A devout Buddhist, Lantz’ religious beliefs and much more were put to test when two younger and least-experienced managers were hired as quasi-supervisors, causing workplace disruption. She suffered the humiliation of having to set up office in the corner of a warehouse. She was required to report at 6 a.m. to a facility that does not accommodate customers until midday, and had to switch her title to “assistant manager” knowing that it was meant to demean her authority. The changes were stark and devastating to her and the employees, she said.
“All of the wait-staff came in and started crying,” remembered Lantz.
“They said, ‘You got to do something.’ I said, ‘No, I’m not doing anything. I know what’s going on.’”
Lantz said she was compliant and patient in the face of obvious hostility. She resolved to stick it out until things came to a head. The strength to endure came from her faith, reinforced through the ancient Buddhist practice of chanting, which helps to calm the mind.
“It brings positive energy and shows you the potential in your own life,” she said.
After roughly 18 months, the workplace turmoil ceased when the two hires quit. For Lantz, the measure of relief felt by other staff was offset by compassion. She “felt bad for both women,” feeling they had been misemployed.
Those involved with the muddle have long departed, and Lantz does not dwell on such moments. Doing so, she said, is counterproductive in her mind. Instead, she tackled her work with heightened commitment and diligence, accompanied by a pledge to improve her communication skills as a result of what transpired.
In the club management career field, communication is among several critical skills needed to fulfill mission requirements. Tom Green, FMWR’s chief of business operations and community recreation here, said the position not only requires the supervision of employees who facilitate retirements, changes of command, promotions and other events, but also the abilities to interface with superiors who often have lofty expectations. Lantz’ job was to effectively manage them without breaking the rules.
“It is a fine line to walk between being a business manager and what you want to be as a social director,” said Green. “You want to give everything you can, but you must be aware of restrictions, limitations and financial performance. That takes time and talent. She has it for sure.”
Green said the Lee Club, built during WWII, hosts roughly 140 events each year. The pace can be frenetic, but 75-year-old Lantz became famous for working long hours and moving at a pace resembling a blur between dining rooms, the kitchen and other locations. Yukari Anderson, an operations assistant who has worked under Lantz for more than 10 years, said she is hands-on to the fullest.

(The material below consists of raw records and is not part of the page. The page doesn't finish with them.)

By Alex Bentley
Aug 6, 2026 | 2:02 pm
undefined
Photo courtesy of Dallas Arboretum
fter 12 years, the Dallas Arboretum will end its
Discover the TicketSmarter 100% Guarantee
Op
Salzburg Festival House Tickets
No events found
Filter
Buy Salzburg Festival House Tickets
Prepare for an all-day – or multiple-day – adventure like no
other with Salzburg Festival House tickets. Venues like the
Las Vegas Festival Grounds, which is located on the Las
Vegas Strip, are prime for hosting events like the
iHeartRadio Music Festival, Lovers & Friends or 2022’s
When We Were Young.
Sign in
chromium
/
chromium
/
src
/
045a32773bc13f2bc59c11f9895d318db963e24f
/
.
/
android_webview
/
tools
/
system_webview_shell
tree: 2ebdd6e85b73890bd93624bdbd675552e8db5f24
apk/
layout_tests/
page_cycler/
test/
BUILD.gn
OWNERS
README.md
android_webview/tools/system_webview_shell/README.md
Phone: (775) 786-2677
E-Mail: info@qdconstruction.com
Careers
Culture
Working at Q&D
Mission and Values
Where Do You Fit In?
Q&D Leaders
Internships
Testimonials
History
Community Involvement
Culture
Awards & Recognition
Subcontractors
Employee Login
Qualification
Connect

“She knows all of our jobs, and if we don’t have the people (to fill the positions) she always respects us and helps us until we’re finished,” she said.

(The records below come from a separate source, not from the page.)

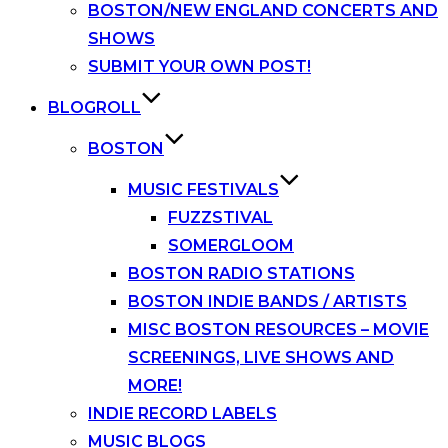
BOSTON/NEW ENGLAND CONCERTS AND
SHOWS
SUBMIT YOUR OWN POST!
BLOGROLL
BOSTON
MUSIC FESTIVALS
FUZZSTIVAL
SOMERGLOOM
BOSTON RADIO STATIONS
BOSTON INDIE BANDS / ARTISTS
MISC BOSTON RESOURCES – MOVIE
SCREENINGS, LIVE SHOWS AND
MORE!
INDIE RECORD LABELS
MUSIC BLOGS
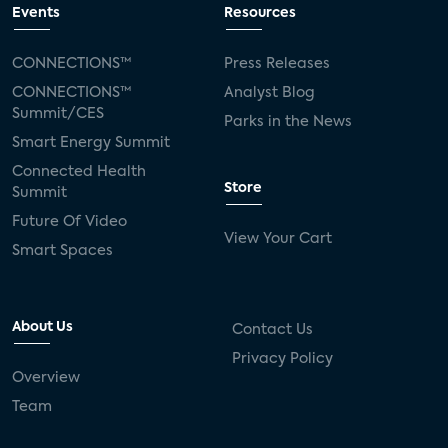
Events
Resources
CONNECTIONS™
Press Releases
CONNECTIONS™
Analyst Blog
Summit/CES
Parks in the News
Smart Energy Summit
Connected Health
Store
Summit
Future Of Video
View Your Cart
Smart Spaces
About Us
Contact Us
Privacy Policy
Overview
Team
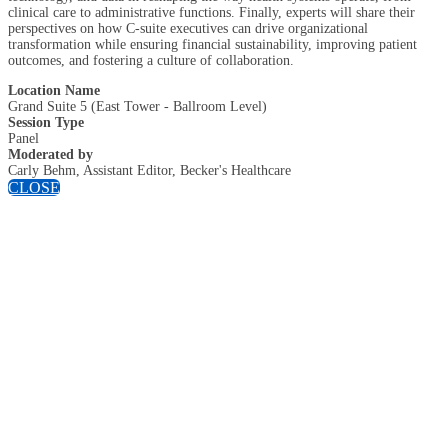
clinical care to administrative functions. Finally, experts will share their
perspectives on how C-suite executives can drive organizational
transformation while ensuring financial sustainability, improving patient
outcomes, and fostering a culture of collaboration.
Location Name
Grand Suite 5 (East Tower - Ballroom Level)
Session Type
Panel
Moderated by
Carly Behm, Assistant Editor, Becker's Healthcare
CLOSE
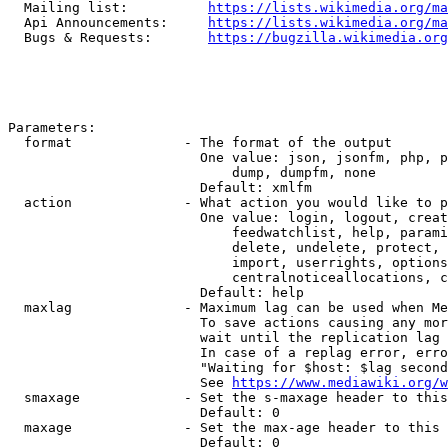
  Mailing list:          
https://lists.wikimedia.org/ma
  Api Announcements:     
https://lists.wikimedia.org/ma
  Bugs & Requests:       
https://bugzilla.wikimedia.org
Parameters:

  format              - The format of the output

                        One value: json, jsonfm, php, p
                            dump, dumpfm, none

                        Default: xmlfm

  action              - What action you would like to p
                        One value: login, logout, creat
                            feedwatchlist, help, parami
                            delete, undelete, protect, 
                            import, userrights, options
                            centralnoticeallocations, c
                        Default: help

  maxlag              - Maximum lag can be used when Me
                        To save actions causing any mor
                        wait until the replication lag 
                        In case of a replag error, erro
                        "Waiting for $host: $lag second
                        See 
https://www.mediawiki.org/w
  smaxage             - Set the s-maxage header to this
                        Default: 0

  maxage              - Set the max-age header to this 
                        Default: 0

Lantz said she will miss all aspects of the club operation but mostly the customer engagement, which was energizing and motivating even after hours of toil.
“Whenever a function was over, I didn’t like looking at all the mess,” she said. “But when the customer says, ‘Ms. Lantz, it was a great day, thank you.’ That’s good. I tell the staff, ‘They loved it. All you guys did it and thank you. Because of you guys, we did it and that’s what leads to another job.’”
There will not be another job after July 29, Lantz’ last day at the club. In the absence of work, she has plans to spend more time with her second husband, Eugene, and daughters Sherry and Diana and their grandchildren. Lantz also wants to be more supportive of the Soka Gakkai Nichiren Buddhist organization.
“I want to travel little by little to see things,” she said. “Also, I have a lot of furniture everywhere. I’m going to be selling all that stuff and getting organized.
“Furthermore, I like to do artwork. I’m going to art school.”
As an upcoming project, perhaps she should consider creating an oil-on-canvas featuring a silhouetted figure walking toward the horizon amid the backdrop of an imposing, setting sun.